But there are more drivers now: Uber reported that its number of drivers hit a record-high five million in 2022. Now, Bill said he sometimes earns as little as $15 to $20 per hour.
However, there are still a few strategies that he uses to make decent money. First, he seeks out surges by hanging around the airport and bars during busy times.
“When a plane lands and people request Ubers the price jumps drastically,” he said. “A 20-minute ride goes from $10 to $20 to $40 and sometimes $50. The driver gets just short of 50% so a 35-minute ride can get you $30 to $60.”
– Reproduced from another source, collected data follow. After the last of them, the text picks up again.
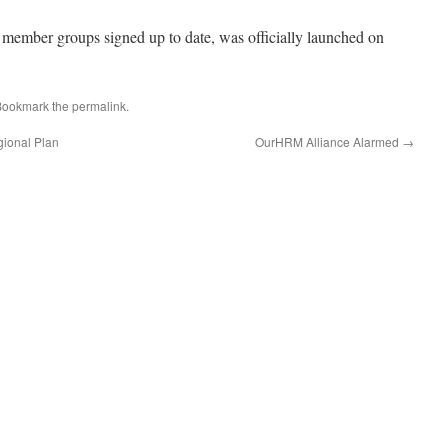
 member groups signed up to date, was officially launched on
Bookmark the
permalink
.
gional Plan
OurHRM Alliance Alarmed
→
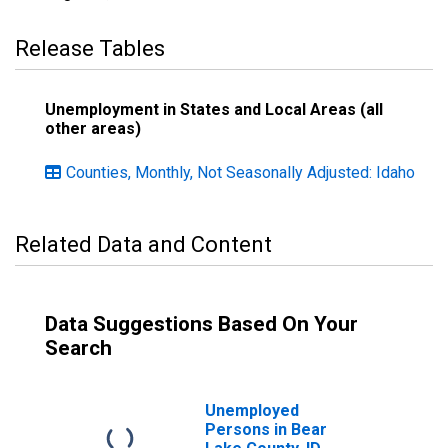
Release Tables
Unemployment in States and Local Areas (all
other areas)
Counties, Monthly, Not Seasonally Adjusted: Idaho
Related Data and Content
Data Suggestions Based On Your
Search
Unemployed
Persons in Bear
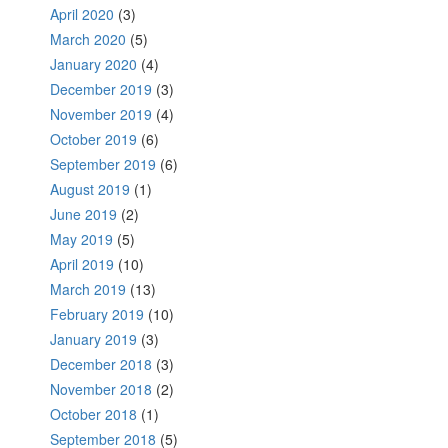
April 2020
(3)
March 2020
(5)
January 2020
(4)
December 2019
(3)
November 2019
(4)
October 2019
(6)
September 2019
(6)
August 2019
(1)
June 2019
(2)
May 2019
(5)
April 2019
(10)
March 2019
(13)
February 2019
(10)
January 2019
(3)
December 2018
(3)
November 2018
(2)
October 2018
(1)
September 2018
(5)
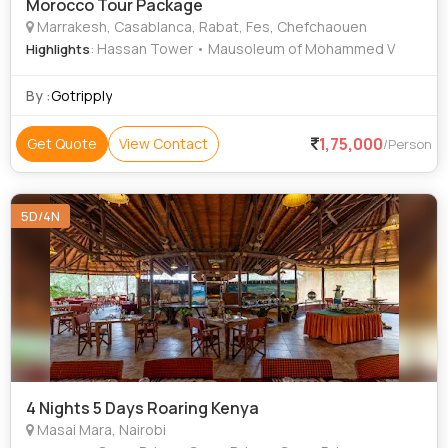
Morocco Tour Package
Marrakesh, Casablanca, Rabat, Fes, Chefchaouen
: Hassan Tower • Mausoleum of Mohammed V
Highlights
By :
Gotripply
1,75,000
Get Quote
View Contact
/Person
5D/4N
4 Nights 5 Days Roaring Kenya
Masai Mara, Nairobi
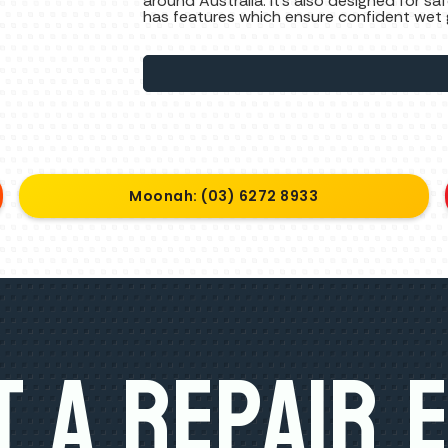
around Australia. It’s also designed for 
has features which ensure confident wet gr
Moonah: (03) 6272 8933
 A Repair 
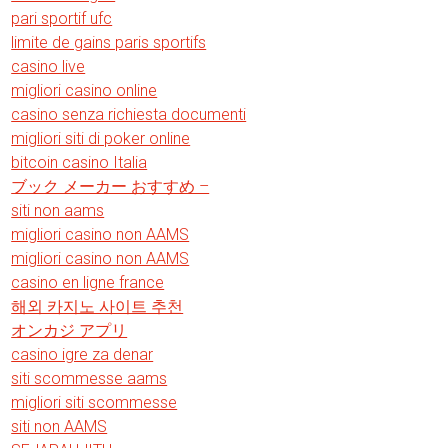
pari sportif ufc
limite de gains paris sportifs
casino live
migliori casino online
casino senza richiesta documenti
migliori siti di poker online
bitcoin casino Italia
ブック メーカー おすすめ –
siti non aams
migliori casino non AAMS
migliori casino non AAMS
casino en ligne france
해외 카지노 사이트 추천
オンカジ アプリ
casino igre za denar
siti scommesse aams
migliori siti scommesse
siti non AAMS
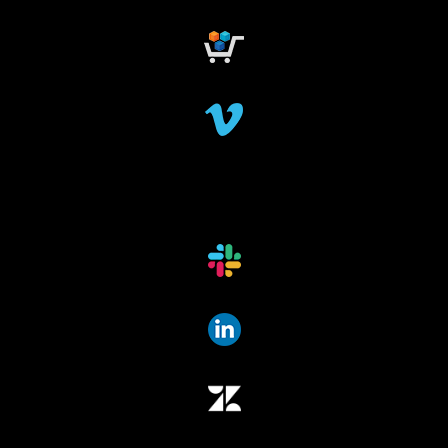
research grant
dataindexing
fileindexing
offlinedevices
offlinedata
offline data indexing
file indexing
data indexing
file scanning
data scanning
offline media indexer
offline media
data mover
data migration
data mover plugin
qumulo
He said the most common surge periods are between 10:00 p.m. and 2:30 a.m. on Fridays and Saturdays.
A “surge” ride with a pay boost
Jacob Zinkula
Another key strategy of Bill’s is to avoid “one-way rides.”
Bill recalled one past trip, when he drove a customer nearly two hours from his city to a more remote area. While he was paid $27 for the trip, he had to drive back home “for free” because no customers requested a ride in that direction.
After accounting for $0.65 per mile in vehicle expenses — which he said amounted to roughly $60 — he said he lost money on the round-trip.
“Our area is tough as so many trips leave you in an area with no ride back,” he said.
To avoid one-way rides, Bill asks customers when he picks them up whether their destination is in the area. If they’re headed out of town, he often makes an excuse for why he can’t drive them.
While drivers in some areas of the US — major cities in particular — can see their destination before they accept a trip, this feature hasn’t been rolled out everywhere, Sergio Avedian, a senior contributor to the gig-driver-advocacy blog and YouTube channel The Rideshare Guy, told Insider.
However, Bill’s approach comes with some risks. Uber lists refusing or canceling a trip based on the driver’s destination as something that could cause a driver to lose access to their account. Bill said he’s heard of drivers being banned from airport pickups for canceling long rides, but that it hasn’t happened to him yet
Drivers with a cancellation rate above 10% also lose access to their gold, platinum, or diamond statuses — which offer various benefits, like savings at select gas stations, through a rewards system.
But for now, Bill plans to continue relying on his strategies and only driving when he thinks it is profitable. He said it helps that he’s not reliant on Uber income.
“I drive to get out and don’t need the money,” he said. “I love it.”